**Assigned task**
Read the listing below and copy out each line where the word "этом" occurs.

**Data for the task**
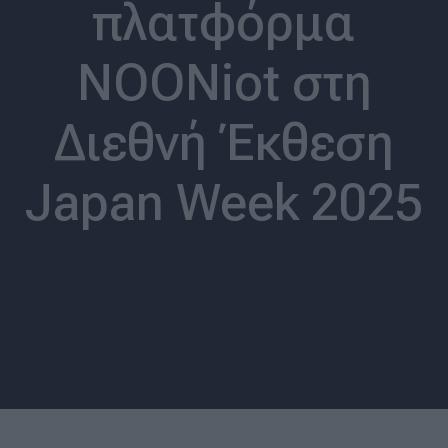
πλατφόρμα
NOONiot στη
Διεθνή Έκθεση
Japan Week 2025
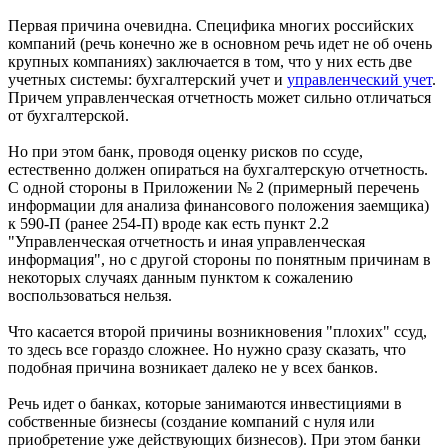
Первая причина очевидна. Специфика многих российских
компаний (речь конечно же в основном речь идет не об очень
крупных компаниях) заключается в том, что у них есть две
учетных системы: бухгалтерский учет и
управленческий учет
.
Причем управленческая отчетность может сильно отличаться
от бухгалтерской.
Но при этом банк, проводя оценку рисков по ссуде,
естественно должен опираться на бухгалтерскую отчетность.
С одной стороны в Приложении № 2 (примерный перечень
информации для анализа финансового положения заемщика)
к 590-П (ранее 254-П) вроде как есть пункт 2.2
"Управленческая отчетность и иная управленческая
информация", но с другой стороны по понятным причинам в
некоторых случаях данным пунктом к сожалению
воспользоваться нельзя.
Что касается второй причины возникновения "плохих" ссуд,
то здесь все гораздо сложнее. Но нужно сразу сказать, что
подобная причина возникает далеко не у всех банков.
Речь идет о банках, которые занимаются инвестициями в
собственные бизнесы (создание компаний с нуля или
приобретение уже действующих бизнесов). При этом банки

**Problem solution**
Но при этом банк, проводя оценку рисков по ссуде,
приобретение уже действующих бизнесов). При этом банки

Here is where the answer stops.